Marmara Üniversitesi Güzel Sanatlar Fakültesi Öğretim Görevlisi Ezgi Bakçay, Nilüfer Belediyesi tarafından düzenlenen “Etüt: Güncel sanata doğru ilk adımlar” isimli çevrimiçi programın bu haftaki konuğu oldu. Marmara Üniversitesi’nde “Sanat Kuramları”, “Sanat Yapıtını Çözümleme Yöntemleri”, “Görsel Kültür” dersleri veren ve çeşitli kültür, sanat kurumlarında seminerler, atölye çalışmaları ve sergiler düzenleyen Bakçay, programda Murat Alat’ın yönelttiği sorular çerçevesinde “politik sanat” kavramı ve çağdaş sanatta yansımaları hakkında katılımcılara bilgi verdi.

Kamusal alan, imge, bellek, kültür, estetik ve siyaset konularında üretimlerini sürdüren Bakçay, politik sanat kavramını politika tanımlamaları ve sanatın politika ile ilişkisi üzerinden açıkladı. Bakçay, estetik deneyimlerin dönüştürücülüğündeki potansiyelin politika ile dolaylı bir ilişki halinde olduğunu, politik sanatın daha önceki sanat biçimlerini sorgulayarak ve bazen de rahatsız edici olabildiğini söyledi.  Bakçay, “Ancak bir eylemin temsil edildiği eser illa ki politik olarak görülmez. Beklenmedik bir eserden politik bir mesaj da çıkabilir. Estetik ve politik deneyimler kurallardan bağımsız olarak, kendi zaman ve mekanları içerisinde değerlendirilmelidir. İnsan-mekan- doğa ilişkilerinin yansımaları, sanat biçimlerini kırılganlaştırdığı, karşısındakini rahatsız ettiği zaman politik olabilir” dedi.

Ezgi Bakçay, öğrencileri ile birlikte yakın zamanda bir galeride “tik-tok” videoları sergisi açtıklarını hatırlattı. Bir güncel politik sanat olarak değerlendirilebilecek bu sergi hakkında bilgi veren Bakçay “Burada sosyal medyanın çöplüğü olarak görülen bir platformda yayınlanmak üzere işçilerin fabrika ve atölyelerde çektikleri videoları sergiledik. Amacımız bu insanların zaman, emek ve araçlarını kullanarak; ironi mizah, yaratıcılık ile birlikte sinemogratif ürünler, estetik ve sanat değeri ürünler yaratabileceğini ortaya koymaktı. Bu da bize geçmişte biçimlerin arasına sıkışmış sanatın gündelik hayattaki estetik pırıltıların içinde olabileceğini gösterdi” diye konuştu.
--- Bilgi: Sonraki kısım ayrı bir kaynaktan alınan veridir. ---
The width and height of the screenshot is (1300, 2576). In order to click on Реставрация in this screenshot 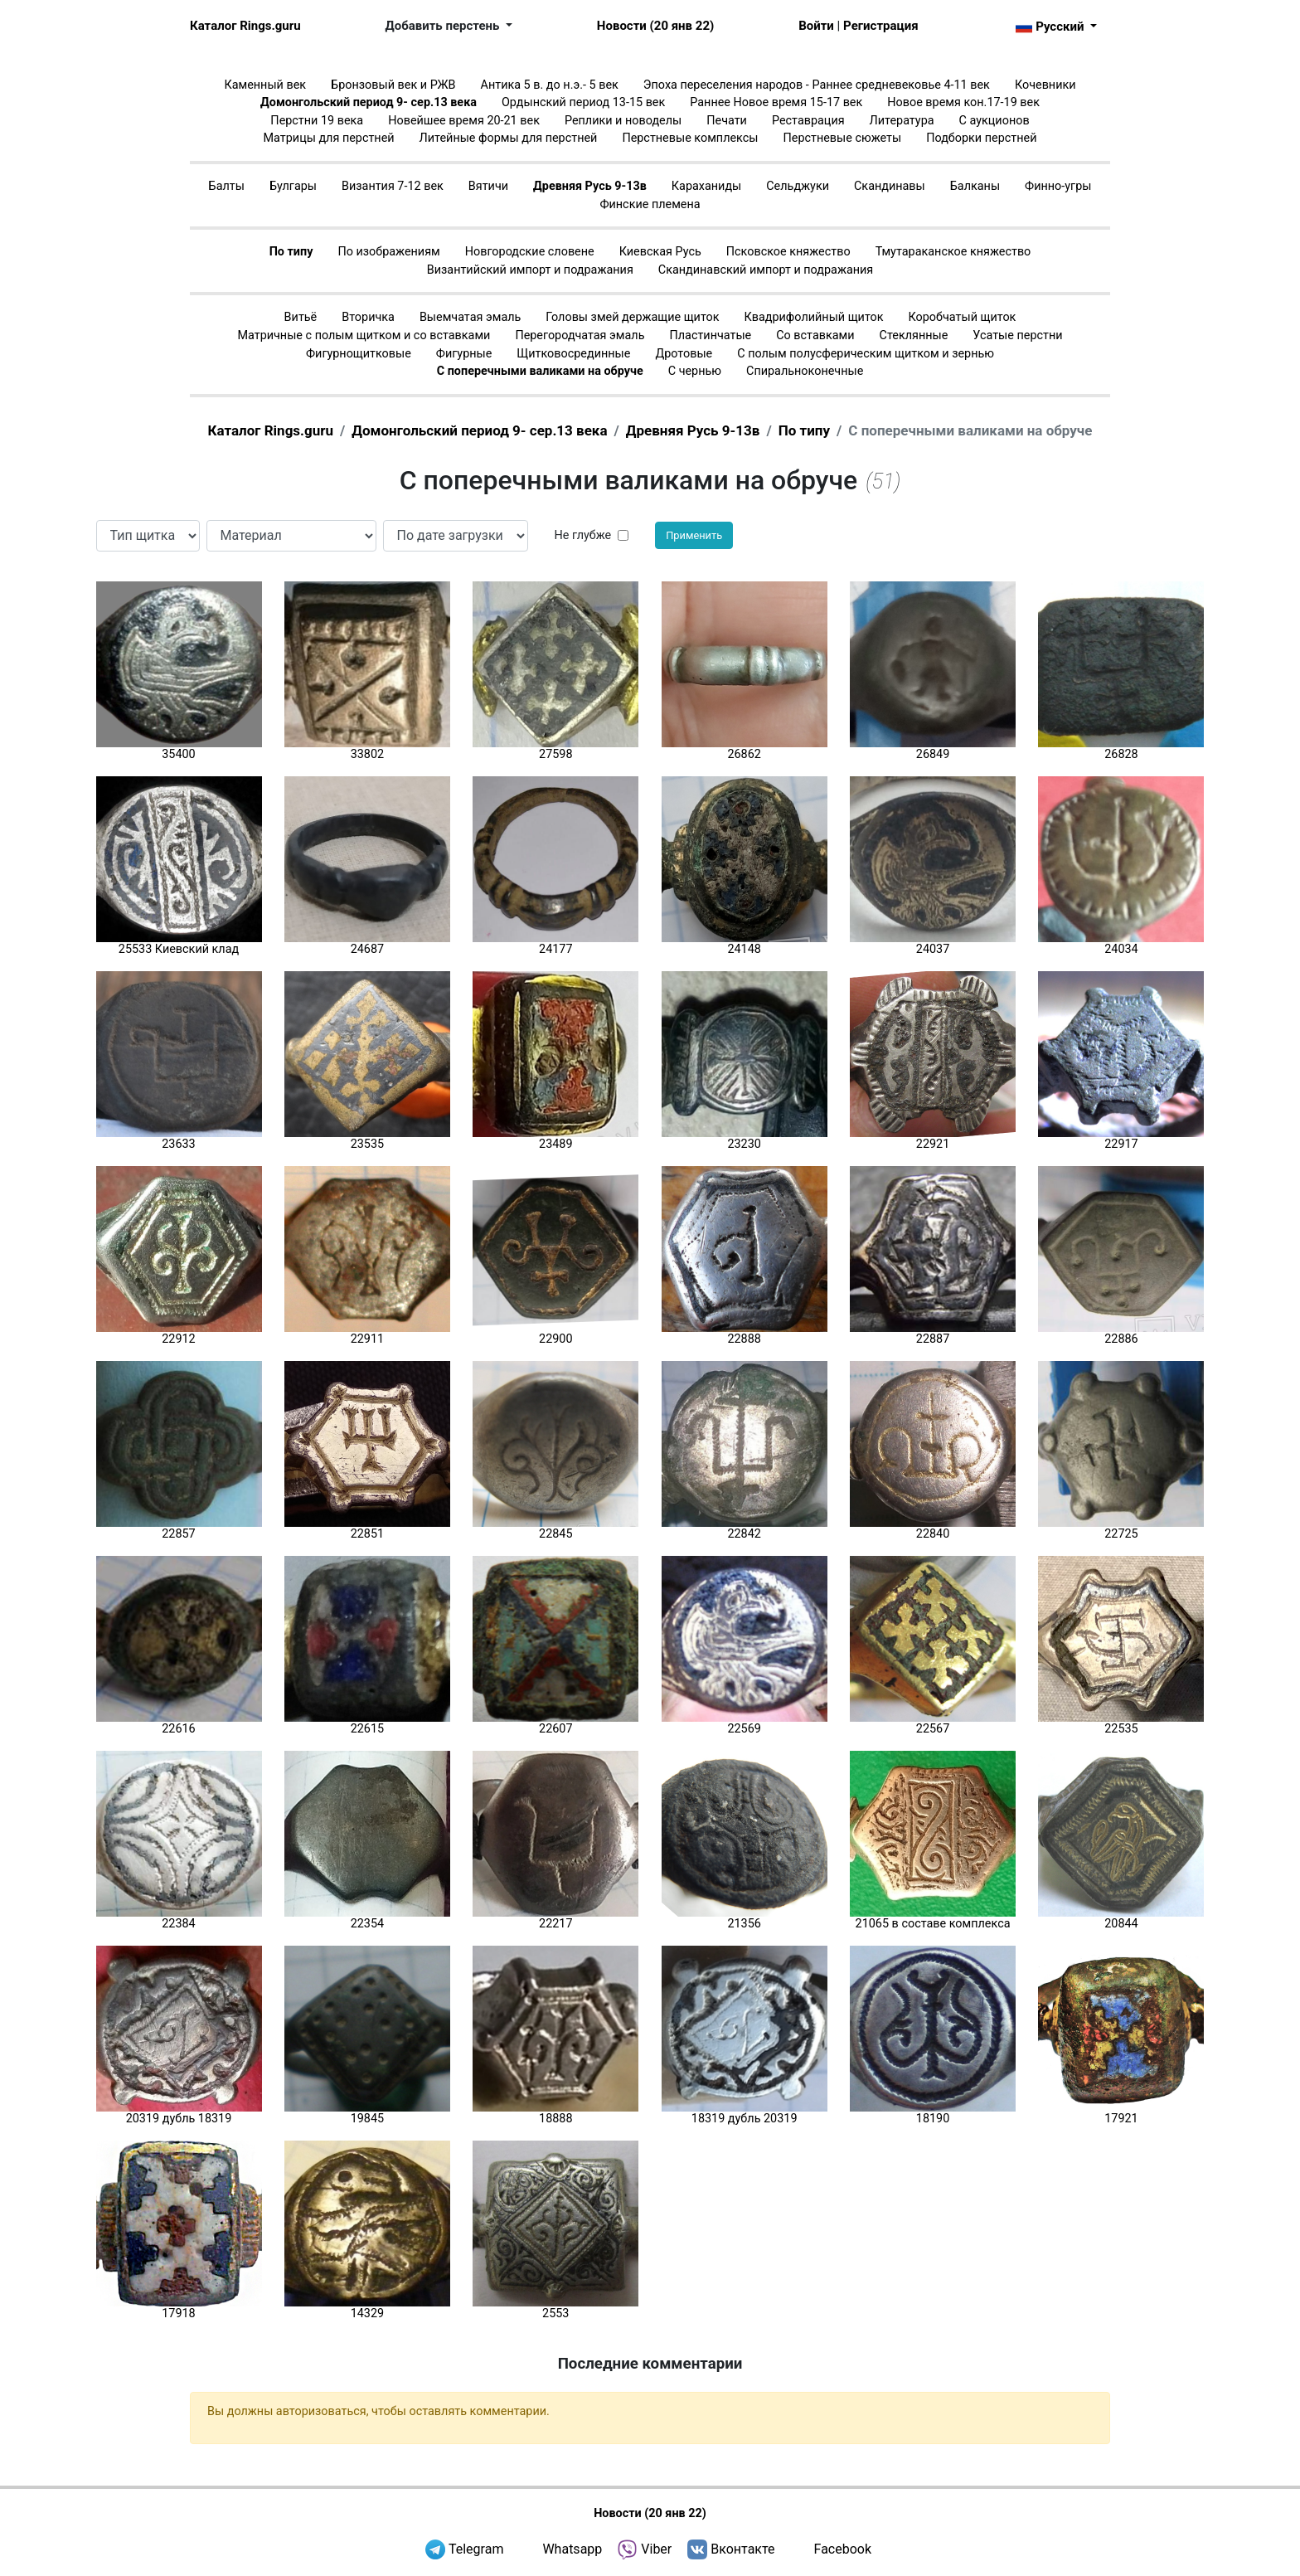, I will do `click(808, 121)`.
Konuşmasında Türkiye’den politik sanat eserlerine dair örnekler paylaşan Bakçay, Nil Yalter’in 1972 yılında Deniz Gezmiş ve arkadaşlarının idamı ile ilgili hazırladığı sergiden ayrıntılar verdi. Söz konusu serginin çağdaş sanatın politik gücünü toplumsal hareketlerin, sokağın, siyasetin, mücadelenin üst sevide olduğu bir zamanda genç bir kadın sanatçının yaşadıklarını, dönüştürdüğü sanat eserleriyle ortaya koyduğunu ifade etti.    

Programda sık sık politik sanat kavramının kurumsallaştırma çabalarından çok uzak bir şekilde ve çok daha geniş bir perspektif ile değerlendirilmesi gerektiğini vurgulayan Bakçay, “Politik sanatı estetik tecrübe olarak okuduğumuz noktada, onun zamanı ve mekanı çok önemli hale geliyor. Eski bir dönemde politik olan artık politik olmayabilir ya da bugün politik olmayan ileride politik görülebilir. İmgeler hiçbir zaman tek başlarına değerlendirilemez. Bağlam, zaman ve mekan, bir ürünün, eserin politik olup olmadığını belirler” diye konuştu.